Start of Extracted data

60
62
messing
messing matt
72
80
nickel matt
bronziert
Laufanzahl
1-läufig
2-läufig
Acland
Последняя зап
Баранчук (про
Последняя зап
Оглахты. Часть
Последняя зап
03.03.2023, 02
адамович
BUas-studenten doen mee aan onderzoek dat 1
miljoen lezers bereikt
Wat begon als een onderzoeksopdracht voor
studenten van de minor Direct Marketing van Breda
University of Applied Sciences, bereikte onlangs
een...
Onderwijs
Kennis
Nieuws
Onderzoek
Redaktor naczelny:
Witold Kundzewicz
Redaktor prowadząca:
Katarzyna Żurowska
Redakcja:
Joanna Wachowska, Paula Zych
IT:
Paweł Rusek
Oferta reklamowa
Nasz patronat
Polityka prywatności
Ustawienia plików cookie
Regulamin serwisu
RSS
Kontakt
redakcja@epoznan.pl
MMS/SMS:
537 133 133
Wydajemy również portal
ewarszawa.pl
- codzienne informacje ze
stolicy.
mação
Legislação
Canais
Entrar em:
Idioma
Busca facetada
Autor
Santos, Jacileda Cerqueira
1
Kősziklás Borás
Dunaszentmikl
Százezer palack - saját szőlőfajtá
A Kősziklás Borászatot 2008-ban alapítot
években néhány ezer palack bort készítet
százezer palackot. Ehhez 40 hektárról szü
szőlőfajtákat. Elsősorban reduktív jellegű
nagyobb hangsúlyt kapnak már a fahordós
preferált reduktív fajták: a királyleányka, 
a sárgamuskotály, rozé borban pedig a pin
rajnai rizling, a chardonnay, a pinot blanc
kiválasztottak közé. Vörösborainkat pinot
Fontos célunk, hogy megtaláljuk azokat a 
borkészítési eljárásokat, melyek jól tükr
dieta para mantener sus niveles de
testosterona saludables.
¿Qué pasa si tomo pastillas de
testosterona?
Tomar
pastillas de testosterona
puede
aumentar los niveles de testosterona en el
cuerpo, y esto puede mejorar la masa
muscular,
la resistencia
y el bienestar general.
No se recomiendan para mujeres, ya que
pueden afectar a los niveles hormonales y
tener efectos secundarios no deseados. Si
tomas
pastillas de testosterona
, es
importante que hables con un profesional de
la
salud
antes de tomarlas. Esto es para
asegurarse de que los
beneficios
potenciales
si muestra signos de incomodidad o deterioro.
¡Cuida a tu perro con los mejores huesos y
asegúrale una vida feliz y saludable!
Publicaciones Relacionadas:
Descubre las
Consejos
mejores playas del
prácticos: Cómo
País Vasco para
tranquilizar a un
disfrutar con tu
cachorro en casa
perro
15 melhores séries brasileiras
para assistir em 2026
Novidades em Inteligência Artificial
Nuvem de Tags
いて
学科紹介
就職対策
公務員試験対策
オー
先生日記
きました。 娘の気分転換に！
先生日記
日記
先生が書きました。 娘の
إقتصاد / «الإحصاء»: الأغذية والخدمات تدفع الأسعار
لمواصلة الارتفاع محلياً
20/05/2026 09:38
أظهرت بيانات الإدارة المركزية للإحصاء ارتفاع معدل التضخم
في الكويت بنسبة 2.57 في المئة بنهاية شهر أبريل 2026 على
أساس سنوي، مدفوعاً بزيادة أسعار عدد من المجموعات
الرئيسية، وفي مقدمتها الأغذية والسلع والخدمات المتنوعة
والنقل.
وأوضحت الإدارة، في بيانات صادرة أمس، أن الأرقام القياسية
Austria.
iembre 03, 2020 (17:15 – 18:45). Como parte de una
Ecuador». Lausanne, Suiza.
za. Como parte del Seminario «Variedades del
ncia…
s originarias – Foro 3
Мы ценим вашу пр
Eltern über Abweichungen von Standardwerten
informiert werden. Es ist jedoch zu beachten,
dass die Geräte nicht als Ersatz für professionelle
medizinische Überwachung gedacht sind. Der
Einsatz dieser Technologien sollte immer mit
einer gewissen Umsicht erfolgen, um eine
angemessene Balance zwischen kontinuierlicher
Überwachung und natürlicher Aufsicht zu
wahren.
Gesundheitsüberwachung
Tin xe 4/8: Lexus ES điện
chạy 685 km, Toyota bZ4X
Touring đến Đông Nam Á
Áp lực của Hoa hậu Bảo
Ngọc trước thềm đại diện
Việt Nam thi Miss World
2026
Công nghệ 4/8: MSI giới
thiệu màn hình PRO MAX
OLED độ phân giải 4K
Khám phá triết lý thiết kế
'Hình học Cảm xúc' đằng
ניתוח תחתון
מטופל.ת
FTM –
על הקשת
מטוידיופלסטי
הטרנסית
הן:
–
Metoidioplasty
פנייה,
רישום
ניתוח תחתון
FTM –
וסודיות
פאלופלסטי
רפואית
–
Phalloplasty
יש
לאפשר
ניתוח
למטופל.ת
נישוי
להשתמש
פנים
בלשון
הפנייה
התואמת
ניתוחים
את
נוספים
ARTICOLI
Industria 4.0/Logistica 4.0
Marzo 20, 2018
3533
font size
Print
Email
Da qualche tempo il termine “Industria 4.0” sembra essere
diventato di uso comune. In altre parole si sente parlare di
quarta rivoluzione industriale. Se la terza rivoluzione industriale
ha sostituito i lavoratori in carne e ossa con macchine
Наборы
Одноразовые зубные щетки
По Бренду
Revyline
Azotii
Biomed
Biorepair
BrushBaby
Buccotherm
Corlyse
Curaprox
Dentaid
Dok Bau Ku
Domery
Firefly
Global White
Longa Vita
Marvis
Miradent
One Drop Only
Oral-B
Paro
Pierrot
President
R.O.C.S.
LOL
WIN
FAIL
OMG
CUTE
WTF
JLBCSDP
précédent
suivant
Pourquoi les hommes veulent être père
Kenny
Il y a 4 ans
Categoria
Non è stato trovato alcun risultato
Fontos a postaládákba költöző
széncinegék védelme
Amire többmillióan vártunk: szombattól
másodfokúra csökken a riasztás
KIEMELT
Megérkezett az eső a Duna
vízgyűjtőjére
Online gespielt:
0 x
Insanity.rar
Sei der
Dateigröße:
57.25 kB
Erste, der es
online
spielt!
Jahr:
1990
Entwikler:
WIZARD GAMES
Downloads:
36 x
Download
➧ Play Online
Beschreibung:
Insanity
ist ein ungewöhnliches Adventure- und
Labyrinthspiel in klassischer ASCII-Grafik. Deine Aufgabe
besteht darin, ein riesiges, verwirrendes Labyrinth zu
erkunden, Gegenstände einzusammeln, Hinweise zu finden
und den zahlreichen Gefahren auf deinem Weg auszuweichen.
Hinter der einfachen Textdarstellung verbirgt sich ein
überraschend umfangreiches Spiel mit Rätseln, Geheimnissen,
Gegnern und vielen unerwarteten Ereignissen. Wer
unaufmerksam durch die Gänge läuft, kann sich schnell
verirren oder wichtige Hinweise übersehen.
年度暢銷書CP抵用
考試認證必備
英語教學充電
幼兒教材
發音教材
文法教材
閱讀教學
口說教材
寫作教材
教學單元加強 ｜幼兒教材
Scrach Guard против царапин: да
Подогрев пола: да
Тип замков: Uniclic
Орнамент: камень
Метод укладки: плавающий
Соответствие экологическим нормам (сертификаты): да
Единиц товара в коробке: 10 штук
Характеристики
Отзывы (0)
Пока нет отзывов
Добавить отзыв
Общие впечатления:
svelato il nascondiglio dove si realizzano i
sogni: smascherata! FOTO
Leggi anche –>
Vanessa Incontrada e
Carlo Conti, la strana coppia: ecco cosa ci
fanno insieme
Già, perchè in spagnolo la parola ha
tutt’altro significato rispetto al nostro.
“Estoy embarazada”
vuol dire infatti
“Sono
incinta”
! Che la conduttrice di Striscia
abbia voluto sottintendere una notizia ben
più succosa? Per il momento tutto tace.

End of Extracted data

In the material above, find every line with the word "Redaktor" and show it.

Output of the task:
Redaktor naczelny:
Redaktor prowadząca:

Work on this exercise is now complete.